By the provisions of Order 16 Rule 3 of the 2011 Rules parties, at any time during the course of the hearing of an appeal, could explore mediation or any other Alternative Dispute Resolution mechanism they considered appropriate in the circumstances towards the resolution of their dispute. Order 16 Rule 4 of the 2011 Rules further provided that where any of the Alternative Dispute Resolution mechanisms adopted was successful, the Court shall adopt the agreement reached by the parties as the judgment of the Court.

The Court of Appeal therefore decided based on the provision of the 2011 Rules, that parties to an appeal are at liberty to settle their disputes at any time during the appeal proceedings, through mediation or any other Alternative Dispute Resolution mechanism. It noted that since its own internal mediation programme – the Court of Appeal Mediation Programme (CAMP) – was yet to be inaugurated, parties could take advantage of Order 16 Rules 3 and 4 of its rules, to settle their disputes amicably out of Court, and the Court would adopt the terms of settlement as its judgment.

The Court, following the decision of the Supreme Court in SPM LTD V. ADETUNJI (2009) 13 NWLR (Pt. 1159) 647 S.C decided that it is a cardinal principle of the Nigerian judicial system to allow parties to amicably resolve their disputes and the terms of settlement of the dispute could be filed and made the judgment of the appellate court, even if as in this case, the terms did not flow from the decision of the trial court. Such terms of settlement must however be ascertainable and capable of being enforced with the acquired or abandoned rights of the respective parties clearly spelt out therein.

While this case provides further judicial support for entry of consent judgment by the Court of Appeal, it is important to note that the provisions of Order 16 Rule 3 of the 2011 Rules are not replicated in the Court of Appeal Rules, 2016 (the 2016 Rules) which was enacted after the delivery of the decision of the court of appeal under review.
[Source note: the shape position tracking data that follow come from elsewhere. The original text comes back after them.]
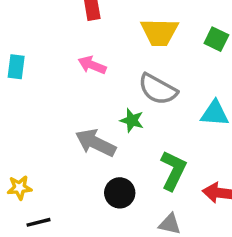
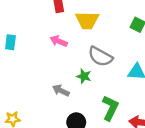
yellow trapezoid: (159, 32) -> (87, 20), moved
gray arrow: (96, 143) -> (61, 90), size x0.7

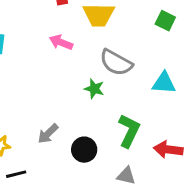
gray arrow: (61, 90) -> (48, 134), moved, turned -70

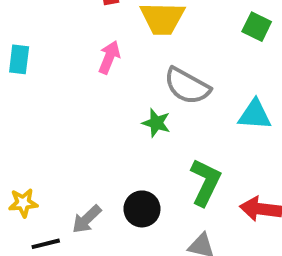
pink arrow: (61, 42) -> (109, 57), turned 90
gray arrow: (48, 134) -> (87, 219), moved

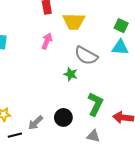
cyan triangle: (255, 115) -> (120, 47), moved

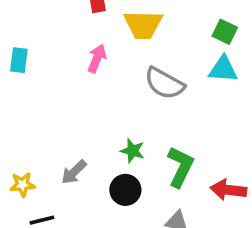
green star: (71, 74) -> (132, 151), moved
gray arrow: (36, 123) -> (74, 172), moved

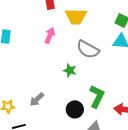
green star: (132, 151) -> (70, 70), moved
black circle: (125, 190) -> (75, 109), moved

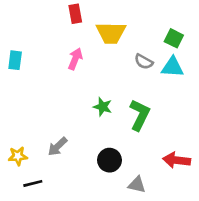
gray semicircle: (88, 49) -> (144, 62), moved, size x0.6
green L-shape: (97, 96) -> (140, 115), moved

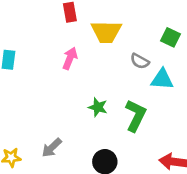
cyan triangle: (172, 67) -> (162, 79), moved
Under the 2016 Rules, there is no provision for alternative dispute resolution procedure other than under the Court of Appeal Mediation Programme. Furthermore, the matters that can be referred to the Court of Appeal Mediation Programme are limited by Order 16 Rule 1(1) of the 2016 Rules to civil appeals in respect of breach of contract, liquidated money demand, matrimonial causes, child custody, parental actions, inheritance, chieftaincy or personal actions in tort. It is if this court-supervised dispute resolution mechanism is successful that the Court must adopt the agreement reached by the parties as its own judgment.
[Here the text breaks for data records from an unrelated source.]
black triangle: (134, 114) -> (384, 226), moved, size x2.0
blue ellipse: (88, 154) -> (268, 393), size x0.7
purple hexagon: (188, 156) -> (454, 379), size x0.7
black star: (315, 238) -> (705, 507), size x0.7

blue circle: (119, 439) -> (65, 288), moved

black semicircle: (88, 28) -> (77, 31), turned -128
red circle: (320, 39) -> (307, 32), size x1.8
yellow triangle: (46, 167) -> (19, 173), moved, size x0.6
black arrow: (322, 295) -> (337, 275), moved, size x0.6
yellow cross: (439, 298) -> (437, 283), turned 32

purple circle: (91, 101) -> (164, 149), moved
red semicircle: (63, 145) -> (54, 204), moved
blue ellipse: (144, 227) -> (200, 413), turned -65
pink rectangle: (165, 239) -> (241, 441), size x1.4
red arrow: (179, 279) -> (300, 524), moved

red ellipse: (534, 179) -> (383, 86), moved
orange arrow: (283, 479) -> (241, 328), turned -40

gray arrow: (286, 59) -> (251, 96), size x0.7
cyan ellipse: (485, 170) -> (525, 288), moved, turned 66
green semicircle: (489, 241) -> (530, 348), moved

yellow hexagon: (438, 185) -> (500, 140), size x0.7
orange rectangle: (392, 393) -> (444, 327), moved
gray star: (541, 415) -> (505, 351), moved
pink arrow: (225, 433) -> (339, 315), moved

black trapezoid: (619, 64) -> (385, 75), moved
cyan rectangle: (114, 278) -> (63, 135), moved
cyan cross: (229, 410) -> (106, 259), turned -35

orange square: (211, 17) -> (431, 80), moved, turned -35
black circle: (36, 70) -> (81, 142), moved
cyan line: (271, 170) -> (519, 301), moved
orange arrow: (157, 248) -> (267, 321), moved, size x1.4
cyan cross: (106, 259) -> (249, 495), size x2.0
The silence of the 2016 Rules as to the fate of settlement agreements reached by parties in respect of appeals not covered by Order 16 of the 2016 Rules certainly raises the question as to whether such terms of settlement will still qualify to be entered as the judgment of the Court of Appeal.

It is however hoped that when this issue does arise, the Court of Appeal will resolve it in line with the principles enunciated in Ariguzo’s case.

*Olaniran Obele and Olakunle Uthman of Tayo Oyetibo LP acted for the Appellants in this appeal.